Assignment: Identify every line in the records below that contains the word "Prüfung", and reproduce each one.

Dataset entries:
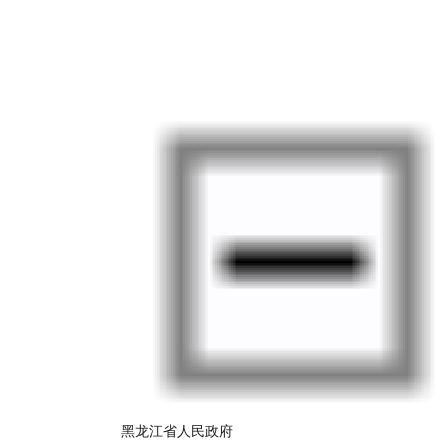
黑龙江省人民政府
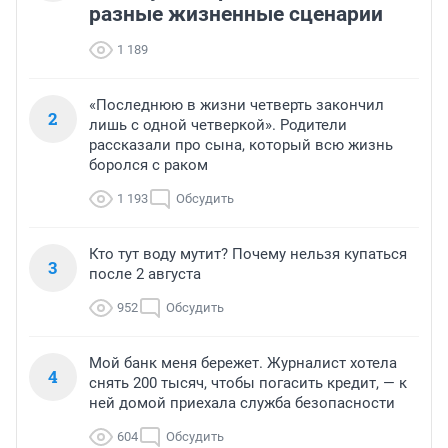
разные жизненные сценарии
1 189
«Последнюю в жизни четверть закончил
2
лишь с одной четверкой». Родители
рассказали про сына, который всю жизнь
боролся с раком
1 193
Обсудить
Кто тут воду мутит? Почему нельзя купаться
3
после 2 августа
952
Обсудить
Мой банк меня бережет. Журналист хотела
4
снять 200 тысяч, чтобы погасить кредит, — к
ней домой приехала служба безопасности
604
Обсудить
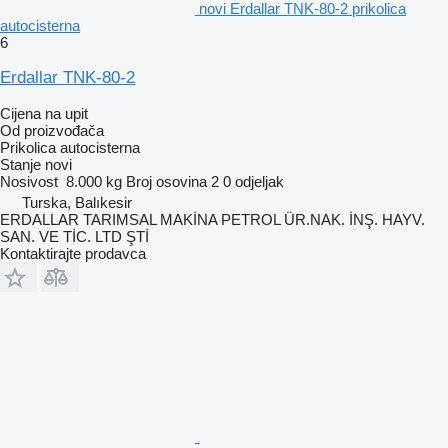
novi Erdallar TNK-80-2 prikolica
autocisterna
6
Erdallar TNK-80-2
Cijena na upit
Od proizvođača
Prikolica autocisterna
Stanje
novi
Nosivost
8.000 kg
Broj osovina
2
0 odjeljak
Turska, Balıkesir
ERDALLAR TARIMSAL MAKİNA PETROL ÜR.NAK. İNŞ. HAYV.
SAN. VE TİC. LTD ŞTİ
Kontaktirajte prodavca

--

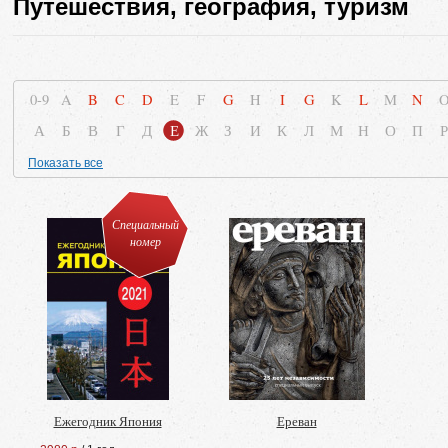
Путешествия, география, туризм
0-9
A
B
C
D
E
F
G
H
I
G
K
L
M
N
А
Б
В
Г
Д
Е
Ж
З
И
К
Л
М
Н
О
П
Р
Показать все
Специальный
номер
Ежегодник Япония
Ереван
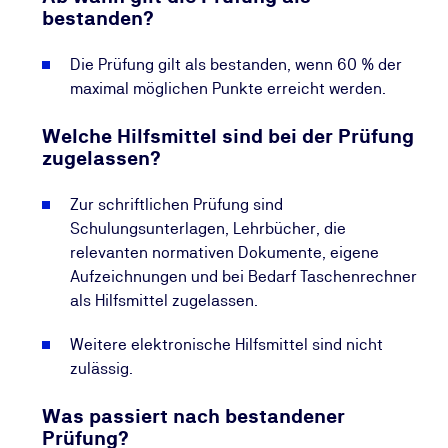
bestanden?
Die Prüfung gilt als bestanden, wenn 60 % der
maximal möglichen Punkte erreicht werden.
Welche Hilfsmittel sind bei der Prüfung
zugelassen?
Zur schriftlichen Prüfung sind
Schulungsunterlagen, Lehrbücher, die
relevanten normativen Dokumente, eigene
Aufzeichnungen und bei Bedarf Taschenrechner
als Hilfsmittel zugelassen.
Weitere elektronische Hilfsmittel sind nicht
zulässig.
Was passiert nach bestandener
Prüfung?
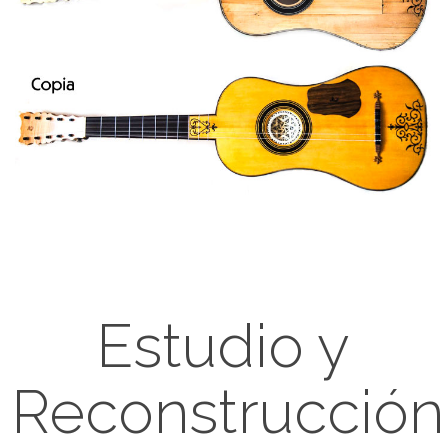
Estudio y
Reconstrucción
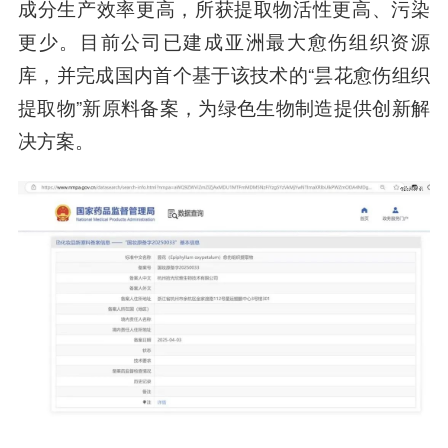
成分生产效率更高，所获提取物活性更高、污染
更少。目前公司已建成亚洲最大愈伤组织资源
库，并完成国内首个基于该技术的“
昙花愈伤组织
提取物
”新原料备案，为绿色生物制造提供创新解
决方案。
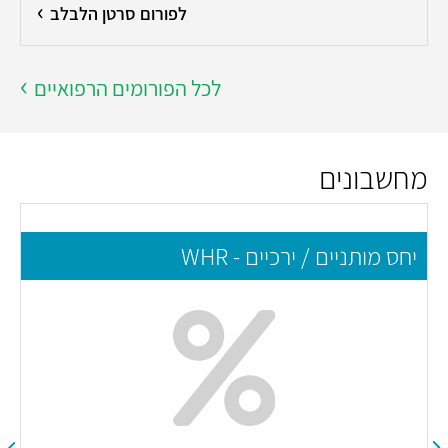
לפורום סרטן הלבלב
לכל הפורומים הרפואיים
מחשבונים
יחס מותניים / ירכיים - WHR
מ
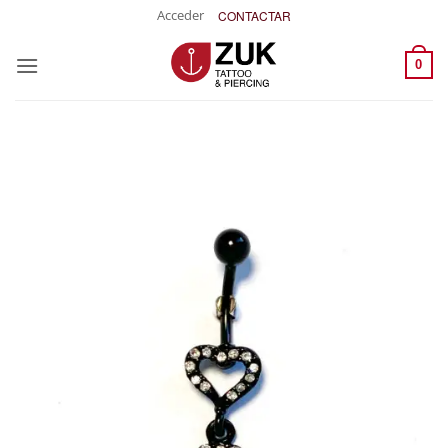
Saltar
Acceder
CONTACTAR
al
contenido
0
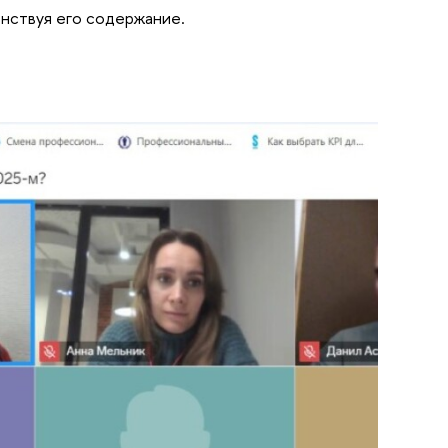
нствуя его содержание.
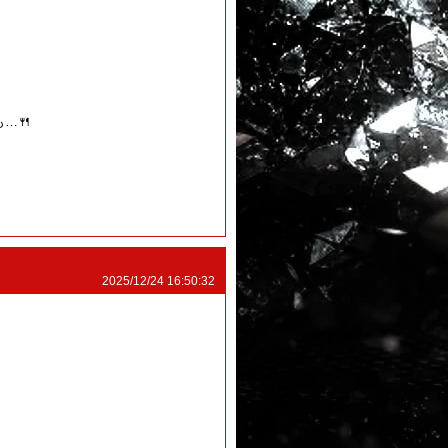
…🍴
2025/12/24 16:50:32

Completed exercise:
Die Prüfung gilt als bestanden, wenn 60 % der
Welche Hilfsmittel sind bei der Prüfung
Zur schriftlichen Prüfung sind
Prüfung?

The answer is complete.